• _What the exercise asks_
Pull out every line with the word "Windows" from the entries below.

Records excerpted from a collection
——
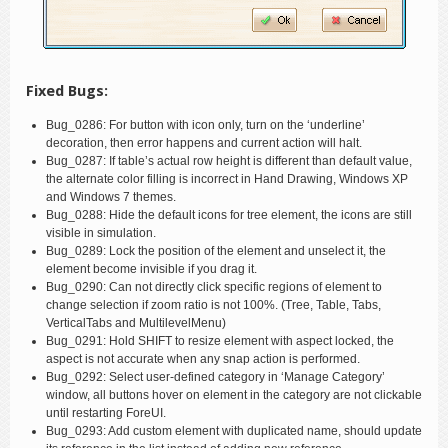
Fixed Bugs:
Bug_0286: For button with icon only, turn on the ‘underline’
decoration, then error happens and current action will halt.
Bug_0287: If table’s actual row height is different than default value,
the alternate color filling is incorrect in Hand Drawing, Windows XP
and Windows 7 themes.
Bug_0288: Hide the default icons for tree element, the icons are still
visible in simulation.
Bug_0289: Lock the position of the element and unselect it, the
element become invisible if you drag it.
Bug_0290: Can not directly click specific regions of element to
change selection if zoom ratio is not 100%. (Tree, Table, Tabs,
VerticalTabs and MultilevelMenu)
Bug_0291: Hold SHIFT to resize element with aspect locked, the
aspect is not accurate when any snap action is performed.
Bug_0292: Select user-defined category in ‘Manage Category’
window, all buttons hover on element in the category are not clickable
until restarting ForeUI.
Bug_0293: Add custom element with duplicated name, should update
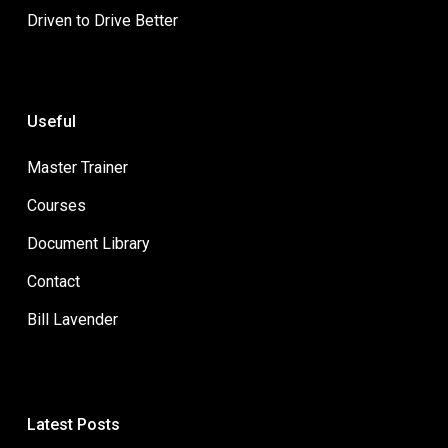
Driven to Drive Better
Useful
Master Trainer
Courses
Document Library
Contact
Bill Lavender
Latest Posts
——
• _Answer space_
the alternate color filling is incorrect in Hand Drawing, Windows XP
and Windows 7 themes.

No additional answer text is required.